M&S warned earlier this month that up to 1,000 jobs could go following a review of its head office and financial services operations.
Analysts believe the performance of retailing and business services group GUS will have improved in the fourth quarter after like-for-like sales growth at Argos slowed to 3% in the previous three months.
GUS is expected to announce on Thursday that like-for-like sales at Argos have accelerated to 4%, although the trading update will not include figures for Homebase which generates a large slice of sales over Easter.
Credit checking arm Experian should deliver good figures, with the international division set to continue its trend of 7% sales growth. There should also be better news from the US, with a pick up in the mortgage re-financing market supporting the credit business.
Fashion brand Burberry generated retail sales growth of 11% in the third quarter and a trading update on Wednesday should reveal that this momentum has been maintained in the final months of its financial year.
Growth of more than 10% at constant exchange rates is expected across its retail, wholesale and licensing divisions compared with a year ago as core markets continue their recovery from a series of setbacks in early 2003.
Analysts will be looking for an improvement in trading in the UK after its previous update in January outlined a sluggish market for retailers, and the performance of its spring/summer collection will be key.
Higher sales at high street retailer Primark are set to boost Associated British Foods during the 24 weeks to February 28, with analysts expecting half-year profits of £227m compared with £216m a year ago.
The group is also expected to unveil good figures from British Sugar in its interim announcement on Wednesday after reaping the benefits of a slightly higher quota and the strong euro.
But results from US subsidiary ACH, which sells goods including corn syrup and starch to food manufacturers and restaurant chains, will be hurt by negative currency translation. Progress at its Australian operations may also have been neutralised by bakery closure costs.
Aggressive promotional activity by rivals has already been cited by sofa retailer DFS as a reason for falling orders over the key Christmas period and this will have an impact on its half-year results to be reported on Thursday.
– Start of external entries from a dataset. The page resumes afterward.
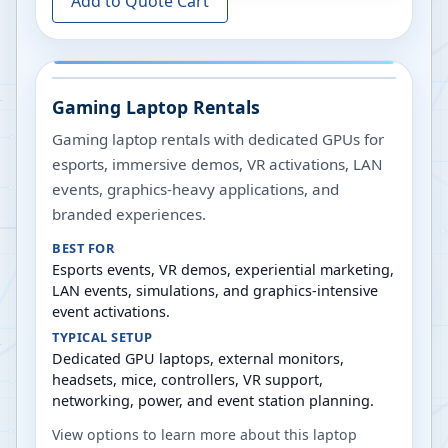
Add to Quote Cart
Gaming Laptop Rentals
Gaming laptop rentals with dedicated GPUs for
esports, immersive demos, VR activations, LAN
events, graphics-heavy applications, and
branded experiences.
BEST FOR
Esports events, VR demos, experiential marketing,
LAN events, simulations, and graphics-intensive
event activations.
TYPICAL SETUP
Dedicated GPU laptops, external monitors,
headsets, mice, controllers, VR support,
networking, power, and event station planning.
View options to learn more about this laptop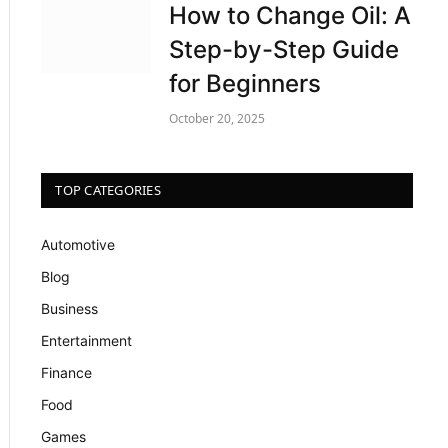
How to Change Oil: A
Step-by-Step Guide
for Beginners
October 20, 2025
TOP CATEGORIES
Automotive
Blog
Business
Entertainment
Finance
Food
Games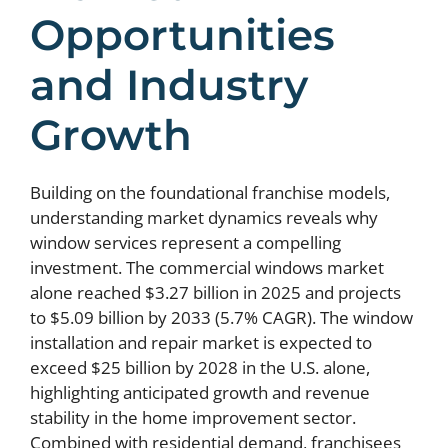
Opportunities
and Industry
Growth
Building on the foundational franchise models,
understanding market dynamics reveals why
window services represent a compelling
investment. The commercial windows market
alone reached $3.27 billion in 2025 and projects
to $5.09 billion by 2033 (5.7% CAGR). The window
installation and repair market is expected to
exceed $25 billion by 2028 in the U.S. alone,
highlighting anticipated growth and revenue
stability in the home improvement sector.
Combined with residential demand, franchisees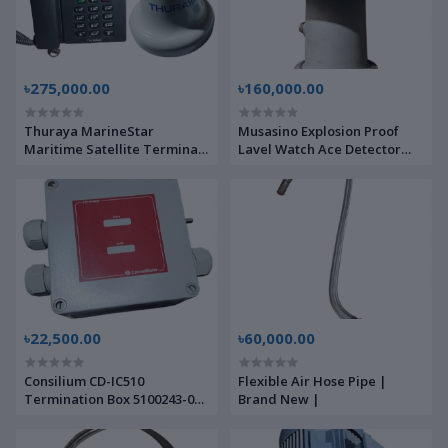
৳275,000.00
৳160,000.00
Thuraya MarineStar
Musasino Explosion Proof
Maritime Satellite Terminal
Lavel Watch Ace Detector
MNB-01 ADU,BDU | Brand
Element 21DD30867-3 |
New |
Brand New |
৳22,500.00
৳60,000.00
Consilium CD-IC510
Flexible Air Hose Pipe |
Termination Box 5100243-00A
Brand New |
| Brand New |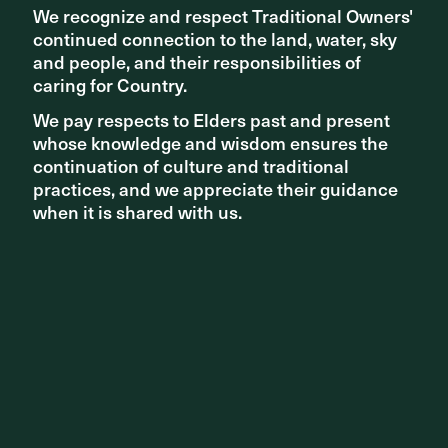
We recognize and respect Traditional Owners'
We recognize and respect Traditional Owners'
The landscape design works with the library to create a
continued connection to the land, water, sky
continued connection to the land, water, sky
rich backdrop for communal experiences, enhancing the
quality of life of locals and visitors in a quiet but
and people, and their responsibilities of
and people, and their responsibilities of
substantial way.
caring for Country.
caring for Country.
We pay respects to Elders past and present
We pay respects to Elders past and present
Read more +
whose knowledge and wisdom ensures the
whose knowledge and wisdom ensures the
continuation of culture and traditional
continuation of culture and traditional
practices, and we appreciate their guidance
practices, and we appreciate their guidance
when it is shared with us.
when it is shared with us.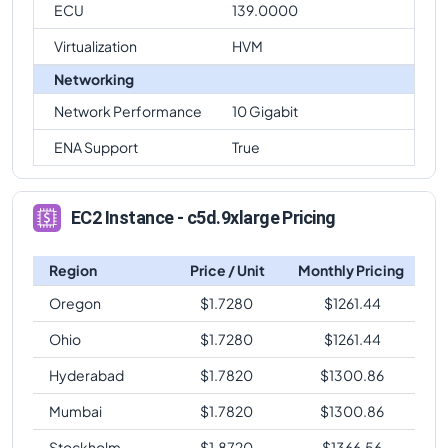
ECU
139.0000
Virtualization
HVM
Networking
Network Performance
10 Gigabit
ENA Support
True
EC2 Instance - c5d.9xlarge Pricing
Region
Price / Unit
Monthly Pricing
Oregon
$
1.7280
$
1261.44
Ohio
$
1.7280
$
1261.44
Hyderabad
$
1.7820
$
1300.86
Mumbai
$
1.7820
$
1300.86
Stockholm
$
1.8720
$
1366.56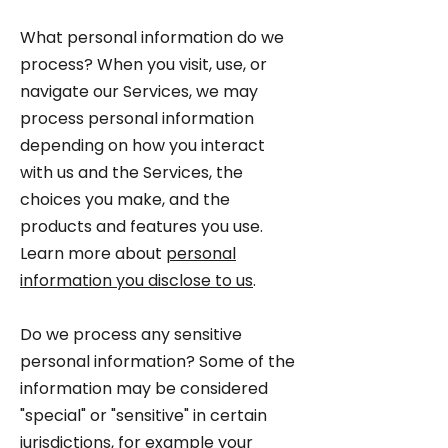
What personal information do we
process? When you visit, use, or
navigate our Services, we may
process personal information
depending on how you interact
with us and the Services, the
choices you make, and the
products and features you use.
Learn more about
personal
information you disclose to us
.
Do we process any sensitive
personal information? Some of the
information may be considered
"special" or "sensitive" in certain
jurisdictions, for example your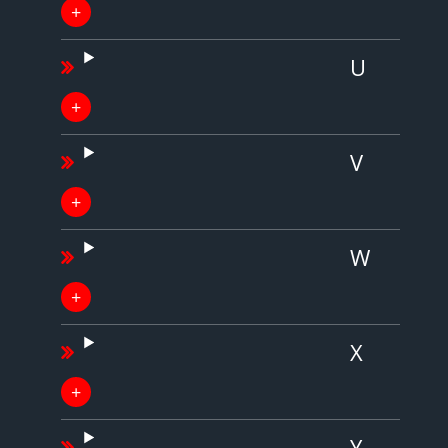
U
V
W
X
Y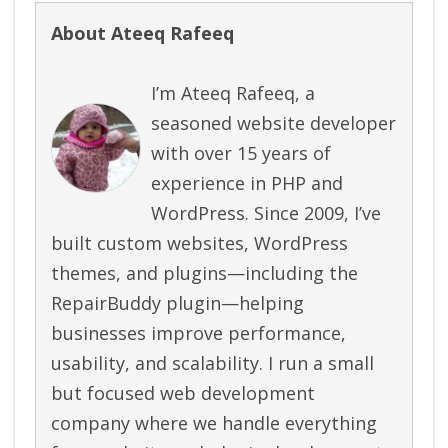
About Ateeq Rafeeq
I’m Ateeq Rafeeq, a
seasoned website developer
with over 15 years of
experience in PHP and
WordPress. Since 2009, I’ve
built custom websites, WordPress
themes, and plugins—including the
RepairBuddy plugin—helping
businesses improve performance,
usability, and scalability. I run a small
but focused web development
company where we handle everything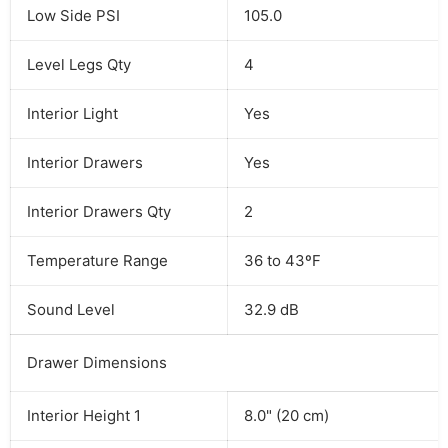
Low Side PSI
105.0
Level Legs Qty
4
Interior Light
Yes
Interior Drawers
Yes
Interior Drawers Qty
2
Temperature Range
36 to 43ºF
Sound Level
32.9 dB
Drawer Dimensions
Interior Height 1
8.0" (20 cm)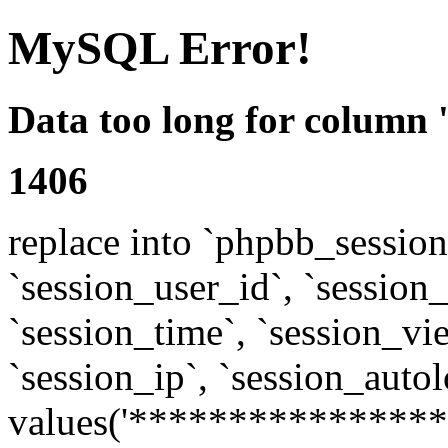
MySQL Error!
Data too long for column 
1406
replace into `phpbb_sessions
`session_user_id`, `session_l
`session_time`, `session_vi
`session_ip`, `session_autol
values('****************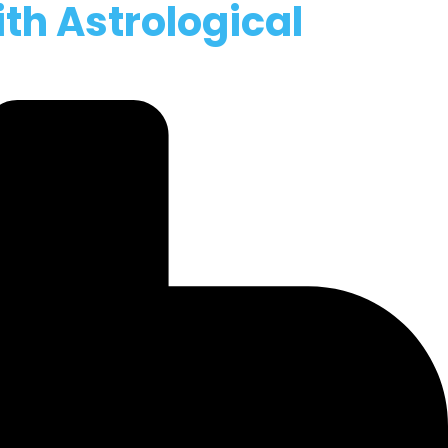
ith Astrological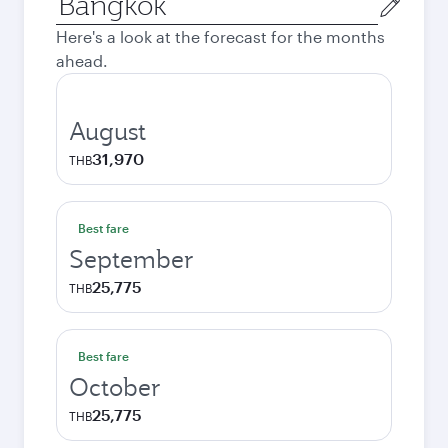
city
Here's a look at the forecast for the months
ahead.
August
31,970
THB
Best fare
September
25,775
THB
Best fare
October
25,775
THB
The Doncaster-based group is expected to post pre-tax profits of £24m for the six months to January 31, against £26.1m a year ago.
However, the real focus of interest is the takeover bid by the group's executive chairman. Lord Kirkham has offered £445m for the chain he founded 35 years ago and it remains to be seen whether this has drawn out other bids.
Outfitter JJB Sports is expected to unveil annual pre-tax profits of £89.4m, up from £88.3m, when it updates investors on Wednesday.
Analysts are expecting upbeat news on the performance of the chain's health clubs, with new sites thought to be hitting membership targets quickly and prompting it to look for bigger outlets to accommodate new members.
Positive news is also expected on outlets in JJB's pipeline - it is believed the group could exceed its target of eight to 10 openings in the next 12 months.
Although like-for-like sales were down 3.5% in January, an increase in gross margins lifted like-for-like gross profits by 1% to 1.5%, and analysts expect this trend to be maintained.